Hereinbelow, an embodiment of the present invention will be described with reference to FIG. 10.

Referring to FIG. 10, at AS1 are shown application addresses of selection signal 1, at AS2 are shown application addresses of selection signal 2, at AI are shown addresses of scanning lines to which data signals being applied to data lines correspond, and at TM are shown timing signals in synchronism with the addresses at AS1, AS2 and TM. The writing operation is performed by applying the selection signal 1 to scanning liens 1, 2, 3 . . . line-sequentially, and applying the selection signal 2 to the same scanning lines with a delay of a period corresponding to at least one scanning line. It is preferred to place a standing period of about 200 μs between the selection signals 1 and 2. Data signals corresponding to selected scanning lines are applied at prescribed timing in synchronism with addressing by the selection signals 1 and 2 shown at AS1 and AS2. This is an ordinary scanning.

Herein, the selection signal 1 is a selection signal applied to a scanning line for the first writing at pixels on the scanning line, and the selection signal 2 is a selection signal applied to such a scanning line for the second writing at such pixels on the scanning line. As a result, in case of writing at a pixel free from a threshold change, the signals applied may be such that the display state at the pixel is completed by the first writing and is not changed by the second writing.
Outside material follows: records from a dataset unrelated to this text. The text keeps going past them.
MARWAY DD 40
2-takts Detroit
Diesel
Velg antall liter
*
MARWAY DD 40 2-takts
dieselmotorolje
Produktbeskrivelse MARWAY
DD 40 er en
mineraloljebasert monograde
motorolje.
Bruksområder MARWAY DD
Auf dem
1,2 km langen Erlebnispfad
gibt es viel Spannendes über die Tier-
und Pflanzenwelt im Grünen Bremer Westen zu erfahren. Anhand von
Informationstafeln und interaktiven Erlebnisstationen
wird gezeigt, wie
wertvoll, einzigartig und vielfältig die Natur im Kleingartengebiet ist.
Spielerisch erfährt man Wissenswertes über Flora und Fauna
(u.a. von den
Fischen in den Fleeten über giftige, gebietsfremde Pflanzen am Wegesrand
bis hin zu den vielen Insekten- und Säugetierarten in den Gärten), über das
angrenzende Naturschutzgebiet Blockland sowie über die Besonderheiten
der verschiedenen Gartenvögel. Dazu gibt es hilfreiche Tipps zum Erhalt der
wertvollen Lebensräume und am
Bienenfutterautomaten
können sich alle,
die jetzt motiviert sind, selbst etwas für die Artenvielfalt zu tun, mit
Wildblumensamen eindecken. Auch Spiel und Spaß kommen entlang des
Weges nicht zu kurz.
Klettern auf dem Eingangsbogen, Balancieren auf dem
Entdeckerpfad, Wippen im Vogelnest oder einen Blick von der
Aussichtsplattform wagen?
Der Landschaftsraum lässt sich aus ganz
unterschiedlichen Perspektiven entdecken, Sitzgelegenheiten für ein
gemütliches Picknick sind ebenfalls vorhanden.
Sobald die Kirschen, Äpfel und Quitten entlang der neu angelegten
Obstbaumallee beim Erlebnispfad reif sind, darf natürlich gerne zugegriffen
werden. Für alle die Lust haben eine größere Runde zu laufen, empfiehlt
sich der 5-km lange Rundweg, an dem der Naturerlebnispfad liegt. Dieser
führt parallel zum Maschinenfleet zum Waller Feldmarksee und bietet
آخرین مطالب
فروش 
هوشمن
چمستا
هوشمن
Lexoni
The first mode operation is performed in the above-described manner.

Now, description will be made on a second mode operation wherein jumping of scanning lines is required during the above-mentioned writing procedure (first mode operation). In case where jumping to line n is required when ordinary scanning is performed up to line m (t5), the line m is accessed by selection signal 1 and line m-1 by selection signal 2 at time t5. At that time, data signals for pixels on the line m are supplied. Then, application of the selection signal is at rest without accessing any scanning line (time t6). The line m is addressed by the selection signal 2 and, in synchronism therewith, data signals for pixels on the line m+1 are supplied.

As a result, in case where pixels on the scanning line m are at a higher temperature resulting in a threshold change from the reference value, the display states at pixels on the line m are modified to form combined display states in cooperation with pixel states at pixels on the line m+1 by application of data signals for the pixels on the line m+1, thereby compensating for a change in display. In other words, in this case, a desired display state is formed by adjacent two pixels. A novel and unique feature in this embodiment is to provide a period t6 for non-application of the selection signal 1 and twice select the line m. It is also possible to dispose an erasure period according to necessity.

The above-described embodiment of twice selecting the final line is particularly effective when the transition to the second mode operation is required at the time of scanning an intermediate part of the display screen during one vertical scanning and the scanning is resumed at the first scanning line of the display screen and not at an intermediate scanning line. This is because the display quality on the first scanning line as the scanning resumption line is not remarkably degraded even if plural times selection of the scanning resumption described hereinafter, since the first scanning line constitutes only an end of the display screen.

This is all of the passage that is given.